Full disclosure - I wrote and maintained the rclonesync-V2 origin tool that bisync is a tight re-implementation of. rclonesync-V2 has been in wide use going on 5 years (since 2017), with 337 GitHub stars and certainly many more downloads.
My experience with rclonesync-V2, and more recently with bisync, says that the algorithm and safety features in bisync are pretty robust. If you are looking for a bidirectional sync utility, and understand the limitations, then I'd say give it a go. Start with an isolated directory tree and run with --verbose to view and understand all the transactions.
Some notable aspects of bisync that show a level of maturity of the tool
- An extensive test suite covering lots of corner cases - allowing robust validation after code changes. This test suite was one of the main drivers of rclonesync-V2 being used as the reference implementation of bisync.
- Safety feature in the bisync algorithm include:
- A lock file prevents multiple simultaneous runs when taking a while.
- Handles change conflicts non-destructively by creating ..path1 and ..path2 file versions
-
--check-access
uses RCLONE_TEST
files for checking for a linked/mounted portion of the filesystem being offline
-
--max-deletes
check protects against one of the paths being offline being interpreted as all the files were deleted, or in case you've accidentally deleted a large directory on one side.

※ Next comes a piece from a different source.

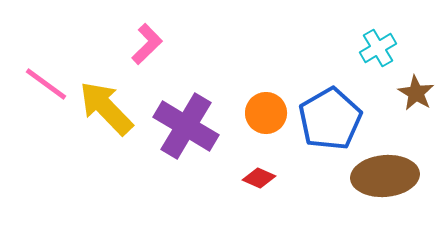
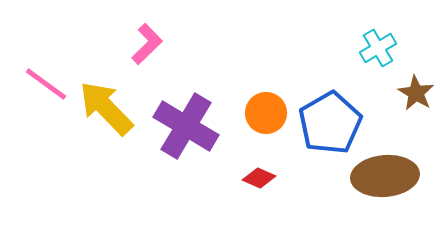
blue pentagon: moved 4 px down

- If something evil happens, rclonesync goes into a safe state to block damage by later runs, forcing user interaction and
--resync
to recover
-
--check-sync
checks that both filesystems / paths actually match as a final step in a run. The default file comparison mode is by checksum. **
- Detects changes to the user's
--filters-file
, and forces a --resync
bisync has several notable limitations that should be seriously considered before use. Also read the Troubleshooting section for particularly the --dry-run oddity and non-support for syncing Google Docs (& Photos).
I run several frequent syncs around my environment using these tools, and have for years. The problem I run into periodically is from trying to sync files that are open and being written to by some other application, which causes bisync to error out, and thus force a --resync. I have not had data loss issues since implementing the --check-access feature back in 2017.
** One personal usage note: I run bisync with --ignore-checksum
to greatly speed things up. In this usage, file changes and sync checks are detected by timestamp only, which is fine for my use (and reliable). If you want, you can run a --check-sync only
(without --ignore-checksum) periodically to force a checksum check.
So, in summary, I think this tool is pretty robust. It should work fine on most rclone supported backends (that support timestamps). bisync's safety features for avoiding data loss have several years of usage testing.
But...
I certainly agree with bisync being labeled as experimental.